[Records provided]
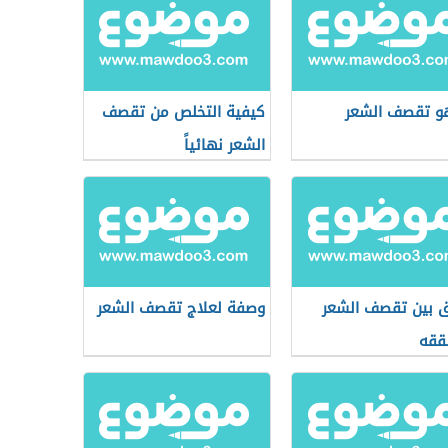
و تقصف الشعر
كيفية التخلص من تقصف
الشعر نهائياً
ق بين تقصف الشعر
وصفة لعلاج تقصف الشعر
ققه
[/Records provided]
Work order –
Copy out all of the material exactly as written, without its pictures.

Result for this exercise –
و تقصف الشعر
كيفية التخلص من تقصف
الشعر نهائياً
ق بين تقصف الشعر
وصفة لعلاج تقصف الشعر
ققه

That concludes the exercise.